I am really at a loss why you have a problem because I used the 6SN7 tubes extensively without any ill effects. Do they sound bad with any driver tubes? Are your jumpers set to EF95 tubes?


----------



## gkprabhu

mordy said:


> I am really at a loss why you have a problem because I used the 6SN7 tubes extensively without any ill effects. Do they sound bad with any driver tubes? Are your jumpers set to EF95 tubes?



Did I have to change my jumper settings before using the 6sn7 tubes ? Maybe that is the problem. Can you please let me know.  Thank you for your reply


----------



## mordy

mordy said:


> I am really at a loss why you have a problem because I used the 6SN7 tubes extensively without any ill effects. Do they sound bad with any driver tubes? Are your jumpers set to EF95 tubes?


I think that I found your problem - the second adapter has the wrong pinout. The second alternative you listed seems to be the correct one. However, the first adapter you got should be fine by itself - just try that one alone.
Here is a download of a tube pin compatibility utility:
https://en.freedownloadmanager.org/Windows-PC/TDSL-Personal-Edition-FREE.html


----------



## mordy

gkprabhu said:


> Did I have to change my jumper settings before using the 6sn7 tubes ? Maybe that is the problem. Can you please let me know.  Thank you for your reply


No.
That 9pin to 9pin adapter should not be used; just the 6SN7 to 6CG7 adapter.


----------



## gkprabhu

mordy said:


> No.
> That 9pin to 9pin adapter should not be used; just the 6SN7 to 6CG7 adapter.




Ok thank you, I will try. I feel like it is too short to reach the holes in there. I will get back to you. Thank you.


----------



## mordy

If the tube pins cannot reach you need a simple thin 9pin to 9pin adapter (unless you want to go through the bother of removing the rings). But you already have these....


----------



## CJG888

If the 9pin to 9pin adapter is a socket saver, it should not change the pinout. You will need it to fit the larger octal adapters, if you don’t want to cut away the rings around the tube sockets on the amp.


----------



## gkprabhu

mordy said:


> No.
> That 9pin to 9pin adapter should not be used; just the 6SN7 to 6CG7 adapter.
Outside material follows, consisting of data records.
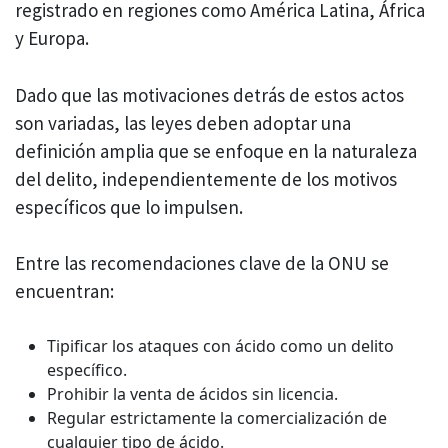
registrado en regiones como América Latina, África
y Europa.
Dado que las motivaciones detrás de estos actos
son variadas, las leyes deben adoptar una
definición amplia que se enfoque en la naturaleza
del delito, independientemente de los motivos
específicos que lo impulsen.
Entre las recomendaciones clave de la ONU se
encuentran:
Tipificar los ataques con ácido como un delito
específico.
Prohibir la venta de ácidos sin licencia.
Regular estrictamente la comercialización de
cualquier tipo de ácido.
First off, thank you so very much for taking the time to go through my posts, look at the ebay listings and give me advice. 

here's what i did. 

i followed your instructions and removed the 9 pin adapter.  I used the silvertones that i got from ebay ( since I love the sound from those in my dark voice ). 
i used 2 headphones for my tests. the HD 6XX and hifiman 400i

With stock tubes in the  back and the new 6hm5 from Yugoslavia , the sound is pretty good and i enjoyed the music with both the headphones. 

with the 6sn7's in the back and the 6hm5's as the drivers the HD 6XX sounds pretty good and does not distort at high volumes, but has to be turned up to around 12 o clock to sound nice  and loud enough ...
for the 400i, the sound is pretty bad overall and when i try to push it beyond 11 o clock it distorts totally and sounds horrible 
It does the same thing for my monoprice M1060 headphones as well. Maybe that is due to them both being planar headphones ?? 

Anyway, I was hoping to use this amp for all my headphones, not just my 6XX's . 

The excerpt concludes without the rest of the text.